Our Questions and Reluctance





The choice of a single right question is what matters for an understanding of our-selves and our surroundings. One single question is what makes all the difference between right and wrong, and, good and bad. We live in a world full of questions unanswered and we are often praised for not questioning for it makes the others around feel uncomfortable and sometimes for the sake of the assumptions, common in material sciences. Gazing empty skies above our head to a simple walk over the earth’s surface can take you in a big-bang of the questions enough to take your lifetime and yet will be carried over for coming generations with many past generations of poverty in a major part of the world. Taking into turn all the trades of knowledge, including religion, for most of their parts are equipments and instruments to earn the economic merits. It is what makes the world go around and the principle underlying the reality we live in. And, is also true to the same degree for those who live on their crude labor, but the underlying reality remain same: the economic benefits of spending time in a productive way.

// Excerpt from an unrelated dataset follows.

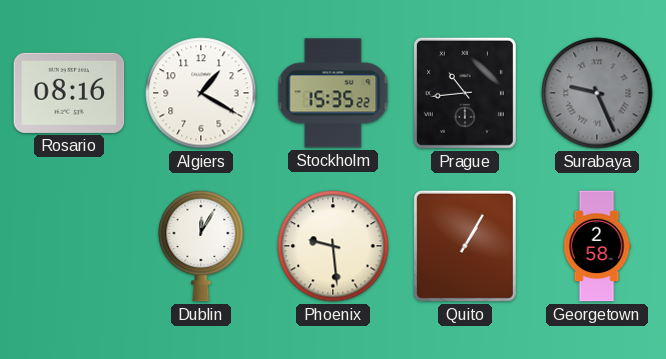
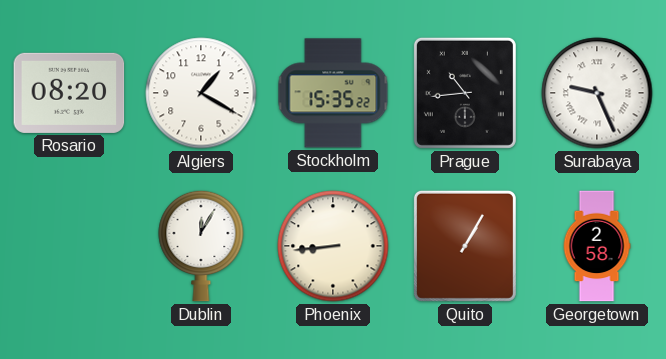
Rosario: 08:16 -> 08:20
Surabaya dial: grey -> white
Phoenix: 9:29 -> 8:44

We live in an age where we are tuned by the clocks in our living- rooms so mechanically that we don not have time for our surroundings. We hardly care that what questions are needed to be answered to be approached. We are not only confined physically, but mentally, as well, so as to result in a consciousness so limited which is so a insignificant part of a greater reality which is broken not just in one or two parts but in millions and billions. The question of identity and individuality is so dear that we very often end up demanding something better and/or more overriding the underlying spirit of equality as humans. The purpose here is not preaching but to cast some light on some of the issues that have dominated the history of mankind and are yet standing as they were. The right to subsistence from the state is one of them whose economic benefits also cannot be ignored. It does not encircle the right to subsistence as the most important of all the rights but as a requisite to concentrate on the work we have chosen to devote time at.




Every body tries to avoid inconvenience. A little avoidance of inconvenience can land the whole economy into a neck-deep trouble just like as the case with our voting rights and is true to the same extent for most of our economic problems. A classic example can be the problem liquidity-trap popular in economics, which says that when interest rates are at there minimum or zero people just do not care to deposit their savings in banks just to avoid the pain of reaching to the banks because they think its not worth taking and no body could imagine the startling consequences except who really know. It would turn the whole economy upside down reducing the economic activity from top to bottom leading to an economic chaos. Among the common one it just could be the reluctance in inquiries regarding small increases in prices at our local grocery shop and when we look back in nostalgia we could hardly believe at the cumulative effect. Some could say that income too has risen but very few will question the unnecessary calls for adjustments in which it is the price which increases first and not the income. Any deviation from equilibrium commonly called the point of stability is not welcomed in economics and in our daily lives but when it comes to pin pointing the causes they are always deducted to some kind of insecurity in some cases and in most it ends just with increasing scores.